1. Hans Welman’s bones cannot be distinguished from those of the “tall kaffir” (135). Only the dog knows the difference. Despite the belief in their superiority, a dog’s instinct is shown to be superior.
2. They give the Black man “a civilized Christian” burial and leave the bones of the white man “to be buried just anyhow, along with a dead wild-cat, maybe, or a Bushman with a claypot, and things.”
Bosman, in showing death as the leveller, is making fun of racist notions of superiority. Death does not distinguish between human beings on the grounds of race. If human beings are treated as equal in death, why not in life? That is the serious question being asked under the ironic humour of confusing the Black man’s bones with Hans Welman’s bones.
Confusion, a theme of the story, is also a source of humour: it is apparent in the first paragraph in the young woman’s death. She is being treated as an angel but the reference to the ‘cattle dip’ and the ‘men from the landdrost’s office’ indicate the opposite. In the second paragraph we have Andries Wessels’ confusion of angels with devils. In the Hans Welman’s story there is the confusion of Welman’s bones with the Black man’s bones
The theme of hypocrisy is also a source of amusement. People at the funeral of the young woman refuse to face the facts that led to her death and instead focus on her youth. Andries Wessels hides his fear of death under the pretence that he is happy to die. In the Hans Welman story, the Boers pretend that they were able to sort out Welman’s bones from the Black man’s bones. But they couldn’t really tell the difference. The irony lies in the fact that they did sort out the bones, but they mistook the Black man’s bones for the white man’s bones and gave the Black man the “civilized Christian” burial. Thus they contradict the notion of racial superiority.
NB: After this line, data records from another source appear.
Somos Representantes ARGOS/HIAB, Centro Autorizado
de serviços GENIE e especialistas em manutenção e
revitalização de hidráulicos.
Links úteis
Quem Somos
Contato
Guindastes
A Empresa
The narrators’ attitudes also accentuate the humour in the story, there are two narrators; the main narrator, who has the fever that focuses him on thoughts of death and dying, tells the whole story and a second one, his friend, Stoffel Oosthuizen, who tells part of the story. They are both the voices of their community; they accept the norms and values of their group and resent and disapprove of criticisms and challenges to their standards. Their self-righteousness will not acknowledge contradictions even when they are obvious. As the reader sees the contradictions, the reader is made aware of the comic predicament of the Boers whose self-righteousness is shown to be naive.